Format name | Argument name | Default value | Applicable for | Explanation |
---|---|---|---|---|
blast-tab | comments | False | Reading, writing, indexing | Boolean, whether the input/output file is the commented variant or not. |
fields | Default BLAST tabular output field names | reading, writing, indexing | Space-separated string, list of fields / columns in the input/output file. | |
blast-xml | encoding | “utf-8” | Writing | XML encoding name. |
indent | ” “ (empty space) | writing | Character(s) to use for indenting the XML. | |
increment | 2 | writing | How many times the character defined in indent are printed when printing a child element. |
|
blat-psl | pslx | False | Reading, writing, indexing | Boolean, whether the input/output file contains sequences or not. |
header | False | writing | Boolean, whether to write PSL header or not. |
The main goal of creating Bio.SearchIO
is to have a common, easy to use
interface across different search output files. As such, we have also
created some conventions / standards for Bio.SearchIO
that extend beyond
the common object model. These conventions apply to all files parsed by
Bio.SearchIO
, regardless of their individual formats.

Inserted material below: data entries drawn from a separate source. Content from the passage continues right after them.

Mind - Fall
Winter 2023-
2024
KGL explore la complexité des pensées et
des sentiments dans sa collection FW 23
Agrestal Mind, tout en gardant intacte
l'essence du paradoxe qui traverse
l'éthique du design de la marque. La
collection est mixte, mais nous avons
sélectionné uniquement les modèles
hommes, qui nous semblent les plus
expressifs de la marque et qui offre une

When storing sequence coordinates (start and end values), Bio.SearchIO
uses the Python-style slice convention: zero-based and half-open
intervals. For example, if in a BLAST XML output file the start and end
coordinates of an HSP are 10 and 28, they would become 9 and 28 in
Bio.SearchIO
. The start coordinate becomes 9 because Python indices
start from zero, while the end coordinate remains 28 as Python slices
omit the last item in an interval.
Beside giving you the benefits of standardization, this convention also makes the coordinates usable for slicing sequences. For example, given a full query sequence and the start and end coordinates of an HSP, one can use the coordinates to extract part of the query sequence that results in the database hit.

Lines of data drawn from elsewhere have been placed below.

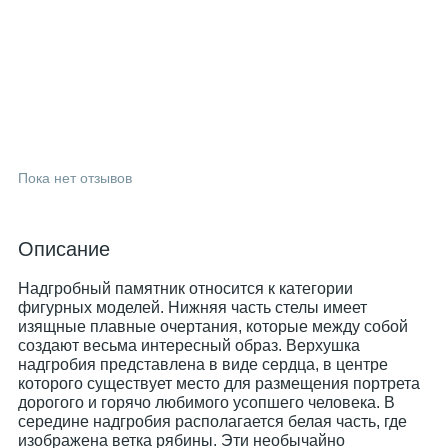
Пока нет отзывов
Описание
Надгробный памятник относится к категории
фигурных моделей. Нижняя часть стелы имеет
изящные плавные очертания, которые между собой
создают весьма интересный образ. Верхушка
надгробия представлена в виде сердца, в центре
которого существует место для размещения портрета
дорогого и горячо любимого усопшего человека. В
середине надгробия располагается белая часть, где
изображена ветка рябины. Эти необычайно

When these objects are written to an output file using
Bio.SearchIO.write
, the coordinate values are restored to their
respective format’s convention. Using the example above, if the HSP
would be written to an XML file, the start and end coordinates would
become 10 and 28 again.
Some search output format reverses the start and end coordinate sequences according to the sequence’s strand. For example, in BLAST plain text format if the matching strand lies in the minus orientation, then the start coordinate will always be bigger than the end coordinate.
In Bio.SearchIO
, start coordinates are always smaller than the end
coordinates, regardless of their originating strand. This ensures
consistency when using the coordinates to slice full sequences.

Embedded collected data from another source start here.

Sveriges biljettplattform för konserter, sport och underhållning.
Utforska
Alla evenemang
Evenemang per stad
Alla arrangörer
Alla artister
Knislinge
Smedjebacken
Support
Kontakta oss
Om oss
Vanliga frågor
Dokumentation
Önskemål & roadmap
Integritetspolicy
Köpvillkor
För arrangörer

Note that this coordinate order convention is only enforced in the HSPFragment level. If an HSP object has several HSPFragment objects, each individual fragment will conform to this convention. But the order of the fragments within the HSP object follows what the search output file uses.
Similar to the coordinate style convention, the start and end
coordinates’ order are restored to their respective formats when the
objects are written using Bio.SearchIO.write
.
Bio.SearchIO
only allows -1, 0, 1 and None
as strand values. For frames,
the only allowed values are integers from -3 to 3 (inclusive) and None
.
Both of these are standard Biopython conventions.
How does Bio.SearchIO
differ from Bio.Blast.NCBIXML
?
Both modules are based on completely different object models and are
not compatible with each other. Not only that, the underlying
parsers and writers are also different (indexing is not possible
with Bio.Blast.NCBIXML
). Finally, Bio.SearchIO
is planned to be the
replacement of Bio.Blast.NCBIXML
.
How does Bio.SearchIO
differ from Bio.Blast.NCBIStandalone
?
Again, they provide different object models. However, Bio.SearchIO
currently uses the parser from Bio.Blast.NCBIStandalone
internally,
but that old module will be deprecated.